То же касается и других обстоятельств правового познания – в работе с доверителем, в общении с коллегами, чиновниками и так далее.Закон, хочет того законодатель или нет, является частью жизни, и сам он живет только в применении к определенному случаю, к живой ситуации. Случай же выразим через сюжет. А если этот сюжет в основных чертах повторяется среди разных людей и даже в разные эпохи, речь идет о таком случае, который у юристов называется прецедентом, а у философов и психологов – архетипом.
Именно поэтому метод художественного исследования и был применен в главе «Правовой процесс как страдание, или Франц Кафка как истинный реалист существующего правосудия» третьей части Теории адвокатуры, органическим продолжением которой и является «Арест».
Данный рассказ является полностью вымышленным и не имеет к действительности никакого отношения. Все совпадения в рассказе носят случайный характер.
«Что касается освобождения из-под стражи. Категория тяжких и особо тяжких преступлений – при доказанности содеянного освободить из-под стражи может только одно. А – летальный исход, когда человек болен, когда негуманно содержать его под стражей. Все остальное должно находиться под стражей. Никаких залогов, поручительств, подписок и так далее. Это все от лукавого. Так называемая толстовщина». ИЗ ИНТЕРВЬЮ С СОВЕТНИКОМ ПРОКУРОРА. Новости «РТР», 14 часов, 02.09.2000 г.
Глава I
Ночью Брыкля плохо спал. Ему снились черви, но на них почему-то, в отличие от настоящих, были погоны. Он проснулся разбитым и уставшим. Позавтракав, Брыкля стал собираться на работу.
Ему предстояло ехать в центр Города, где он трудился сортировщиком писем в Городской газете. Он вышел из дома и направился к подземке, на которой ему приходилось ездить.

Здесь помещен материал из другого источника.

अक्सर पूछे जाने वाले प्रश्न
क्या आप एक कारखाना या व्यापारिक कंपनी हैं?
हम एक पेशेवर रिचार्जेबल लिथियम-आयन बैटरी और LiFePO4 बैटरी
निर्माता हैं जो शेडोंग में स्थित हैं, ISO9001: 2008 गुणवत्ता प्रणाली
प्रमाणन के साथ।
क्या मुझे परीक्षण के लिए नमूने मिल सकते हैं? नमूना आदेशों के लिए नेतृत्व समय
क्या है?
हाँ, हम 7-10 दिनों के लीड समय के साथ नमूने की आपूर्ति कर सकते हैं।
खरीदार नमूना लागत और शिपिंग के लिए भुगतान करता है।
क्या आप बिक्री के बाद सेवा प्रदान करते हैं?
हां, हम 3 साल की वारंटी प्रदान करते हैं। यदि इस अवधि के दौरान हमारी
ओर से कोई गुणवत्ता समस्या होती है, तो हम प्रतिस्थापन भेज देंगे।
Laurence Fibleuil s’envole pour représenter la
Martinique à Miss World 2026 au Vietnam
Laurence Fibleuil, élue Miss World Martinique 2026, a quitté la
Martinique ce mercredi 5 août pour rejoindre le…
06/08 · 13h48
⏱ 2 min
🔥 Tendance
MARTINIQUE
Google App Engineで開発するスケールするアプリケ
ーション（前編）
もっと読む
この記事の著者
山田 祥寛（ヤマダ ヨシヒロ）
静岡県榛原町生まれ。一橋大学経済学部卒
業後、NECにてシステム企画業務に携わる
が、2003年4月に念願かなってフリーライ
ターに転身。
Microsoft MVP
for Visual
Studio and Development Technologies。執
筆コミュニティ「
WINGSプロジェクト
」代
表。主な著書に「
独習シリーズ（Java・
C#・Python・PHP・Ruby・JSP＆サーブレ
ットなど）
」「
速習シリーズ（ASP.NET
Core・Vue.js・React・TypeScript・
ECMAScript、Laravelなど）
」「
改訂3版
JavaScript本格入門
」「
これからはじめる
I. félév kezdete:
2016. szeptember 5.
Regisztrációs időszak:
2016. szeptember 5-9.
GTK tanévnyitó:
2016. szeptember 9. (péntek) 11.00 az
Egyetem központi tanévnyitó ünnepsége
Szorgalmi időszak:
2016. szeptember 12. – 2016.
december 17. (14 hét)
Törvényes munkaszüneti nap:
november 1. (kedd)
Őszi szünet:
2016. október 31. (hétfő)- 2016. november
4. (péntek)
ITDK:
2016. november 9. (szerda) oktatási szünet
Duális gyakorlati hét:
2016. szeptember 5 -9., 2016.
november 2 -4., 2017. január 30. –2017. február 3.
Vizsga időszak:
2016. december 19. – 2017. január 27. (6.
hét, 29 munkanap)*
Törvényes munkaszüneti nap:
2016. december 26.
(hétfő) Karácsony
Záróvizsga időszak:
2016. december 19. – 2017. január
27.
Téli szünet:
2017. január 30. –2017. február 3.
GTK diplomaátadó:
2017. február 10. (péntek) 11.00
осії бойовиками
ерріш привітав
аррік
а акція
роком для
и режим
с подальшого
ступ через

Проходя через сквер, он обратил внимание на группу мужчин, один из которых, увидев Брыклю, стал снимать его на видеокамеру. Брыкля сразу понял, что это оперативные сотрудники Безопасности.
Понять это было легко. Все они были коротко подстрижены, на шее у каждого была массивная золотая цепочка, а на пальцах рук – золотые печатки.

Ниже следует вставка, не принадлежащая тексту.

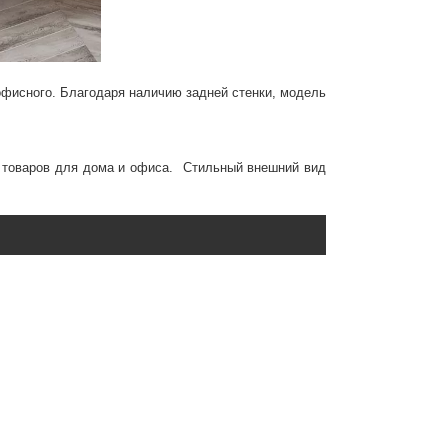
офисного. Благодаря наличию задней стенки, модель
 товаров для дома и офиса. Стильный внешний вид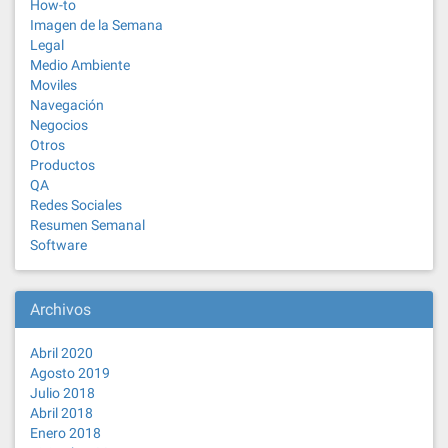
How-to
Imagen de la Semana
Legal
Medio Ambiente
Moviles
Navegación
Negocios
Otros
Productos
QA
Redes Sociales
Resumen Semanal
Software
Archivos
Abril 2020
Agosto 2019
Julio 2018
Abril 2018
Enero 2018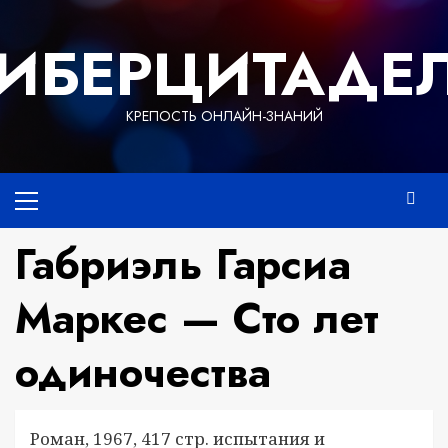
Перейти
к
ИБЕРЦИТАДЕ
содержимому
КРЕПОСТЬ ОНЛАЙН-ЗНАНИЙ
Основное
меню
Габриэль Гарсиа
Маркес — Сто лет
одиночества
Роман, 1967, 417 стр. испытания и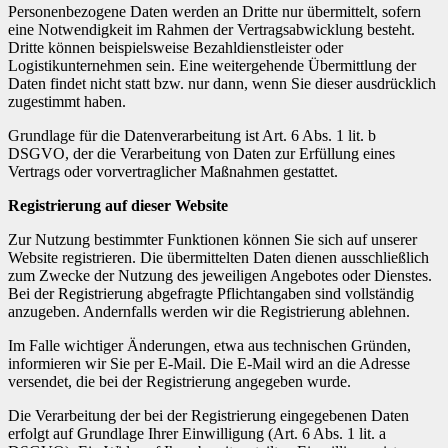
Personenbezogene Daten werden an Dritte nur übermittelt, sofern
eine Notwendigkeit im Rahmen der Vertragsabwicklung besteht.
Dritte können beispielsweise Bezahldienstleister oder
Logistikunternehmen sein. Eine weitergehende Übermittlung der
Daten findet nicht statt bzw. nur dann, wenn Sie dieser ausdrücklich
zugestimmt haben.
Grundlage für die Datenverarbeitung ist Art. 6 Abs. 1 lit. b
DSGVO, der die Verarbeitung von Daten zur Erfüllung eines
Vertrags oder vorvertraglicher Maßnahmen gestattet.
Registrierung auf dieser Website
Zur Nutzung bestimmter Funktionen können Sie sich auf unserer
Website registrieren. Die übermittelten Daten dienen ausschließlich
zum Zwecke der Nutzung des jeweiligen Angebotes oder Dienstes.
Bei der Registrierung abgefragte Pflichtangaben sind vollständig
anzugeben. Andernfalls werden wir die Registrierung ablehnen.
Im Falle wichtiger Änderungen, etwa aus technischen Gründen,
informieren wir Sie per E-Mail. Die E-Mail wird an die Adresse
versendet, die bei der Registrierung angegeben wurde.
Die Verarbeitung der bei der Registrierung eingegebenen Daten
erfolgt auf Grundlage Ihrer Einwilligung (Art. 6 Abs. 1 lit. a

Когда они разговаривали, то громко ругались матом. Так громко ругаться матом могут только сотрудники Безопасности.
Это только обычным жителям Города нельзя громко ругаться матом, да и никак вообще нельзя, если эту ругань могут услышать сотрудники Безопасности. Ругаться можно только когда они не слышат, а им, наоборот, можно ругаться даже тогда, когда их слышат.

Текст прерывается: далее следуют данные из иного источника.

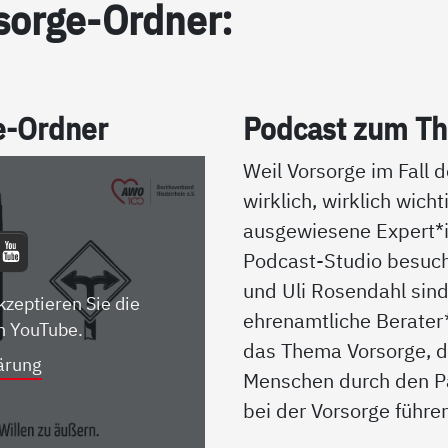
sor­ge-Ord­ner:
ge-Ord­ner
Pod­cast zum The
Weil Vorsorge im Fall d
wirklich, wirklich wicht
ausgewiesene Expert
Podcast-Studio besuch
und Uli Rosendahl sin
kzeptieren Sie die
ehrenamtliche Berater
n YouTube.
das Thema Vorsorge, d
ärung
Menschen durch den P
bei der Vorsorge führe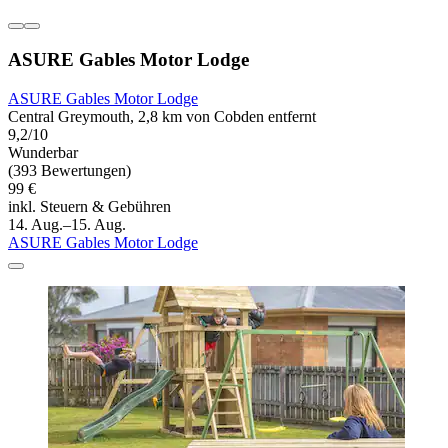
ASURE Gables Motor Lodge
ASURE Gables Motor Lodge
Central Greymouth, 2,8 km von Cobden entfernt
9,2/10
Wunderbar
(393 Bewertungen)
99 €
inkl. Steuern & Gebühren
14. Aug.–15. Aug.
ASURE Gables Motor Lodge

Брыкля решил не выяснять, для чего это вдруг его понадобилось снимать на видеокамеру. Когда он прошел мимо этих людей, то один из них, грубо его окликнув, потребовал предъявить документы.
Брыкля остановился. Он знал, что сотрудники Безопасности часто проверяют документы у жителей Города с целью выявления лиц, проживающих в Городе без указания в Главном документе отметки о резервировании жилья.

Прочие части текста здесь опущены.